Setting	Default value
`FragCanvas.clearColor`	`[0, 0, 0, 1]` (opaque black)
`FragCanvas.outputColorSpace`	`'srgb'`
`FragCanvas.renderMode`	`'always'`
`FragCanvas.autoRender`	`true`
`FragCanvas.maxDelta`	`0.1` (seconds)
`FragCanvas.dpr`	`window.devicePixelRatio` (or `1` during SSR)
Texture filter	`'linear'`
Texture address mode	`'clamp-to-edge'`
Texture update mode	Source-dependent: `HTMLVideoElement` → `perFrame`, everything else → `once`
Texture `flipY`	`true`
Texture `generateMipmaps`	`false`

Scope and boundaries

This package targets fullscreen fragment workflows and GPU compute — it is not a general-purpose scene graph or 3D engine.
Root entrypoints (@motion-core/motion-gpu, /advanced) are framework-agnostic core APIs.

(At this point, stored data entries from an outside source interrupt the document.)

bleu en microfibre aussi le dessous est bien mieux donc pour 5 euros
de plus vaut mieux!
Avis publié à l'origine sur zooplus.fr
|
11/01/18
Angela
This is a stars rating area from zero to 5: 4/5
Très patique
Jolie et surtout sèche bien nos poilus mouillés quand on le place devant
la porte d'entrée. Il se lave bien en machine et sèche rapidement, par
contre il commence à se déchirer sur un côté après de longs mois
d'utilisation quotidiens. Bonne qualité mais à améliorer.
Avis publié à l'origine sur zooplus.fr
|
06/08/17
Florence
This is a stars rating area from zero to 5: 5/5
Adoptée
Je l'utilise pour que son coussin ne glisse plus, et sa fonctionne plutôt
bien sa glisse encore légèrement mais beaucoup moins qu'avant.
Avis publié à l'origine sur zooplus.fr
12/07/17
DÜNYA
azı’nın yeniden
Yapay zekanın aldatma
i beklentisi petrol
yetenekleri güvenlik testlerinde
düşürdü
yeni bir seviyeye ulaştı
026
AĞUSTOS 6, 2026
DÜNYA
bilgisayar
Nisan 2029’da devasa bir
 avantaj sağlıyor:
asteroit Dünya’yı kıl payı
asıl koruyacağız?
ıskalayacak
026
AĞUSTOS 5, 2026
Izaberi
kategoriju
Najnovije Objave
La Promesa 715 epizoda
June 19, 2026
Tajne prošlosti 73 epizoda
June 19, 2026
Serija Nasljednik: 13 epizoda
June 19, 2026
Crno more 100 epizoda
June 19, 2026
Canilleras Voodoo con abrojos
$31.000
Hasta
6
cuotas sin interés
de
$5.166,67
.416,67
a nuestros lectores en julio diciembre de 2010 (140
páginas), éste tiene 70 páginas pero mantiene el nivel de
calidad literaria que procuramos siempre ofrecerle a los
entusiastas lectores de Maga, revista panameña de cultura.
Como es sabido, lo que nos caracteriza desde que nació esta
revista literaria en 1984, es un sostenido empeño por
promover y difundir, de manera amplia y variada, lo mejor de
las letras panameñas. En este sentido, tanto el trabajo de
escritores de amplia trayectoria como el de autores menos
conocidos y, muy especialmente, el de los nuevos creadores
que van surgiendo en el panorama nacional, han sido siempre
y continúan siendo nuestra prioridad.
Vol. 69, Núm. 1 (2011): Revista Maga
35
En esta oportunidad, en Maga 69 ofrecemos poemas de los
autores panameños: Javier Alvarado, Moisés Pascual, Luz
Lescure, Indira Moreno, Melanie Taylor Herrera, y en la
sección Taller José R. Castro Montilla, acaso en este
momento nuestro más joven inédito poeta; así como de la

Framework runtimes must be consumed via adapter entrypoints (@motion-core/motion-gpu/svelte, @motion-core/motion-gpu/react, @motion-core/motion-gpu/vue).
Adapter runtimes work without advanced entrypoints; @motion-core/motion-gpu/svelte/advanced, @motion-core/motion-gpu/react/advanced, and @motion-core/motion-gpu/vue/advanced add namespaced user state and extended scheduler ergonomics.
All documentation references behaviors currently implemented in the repository, including edge cases verified by the test suite.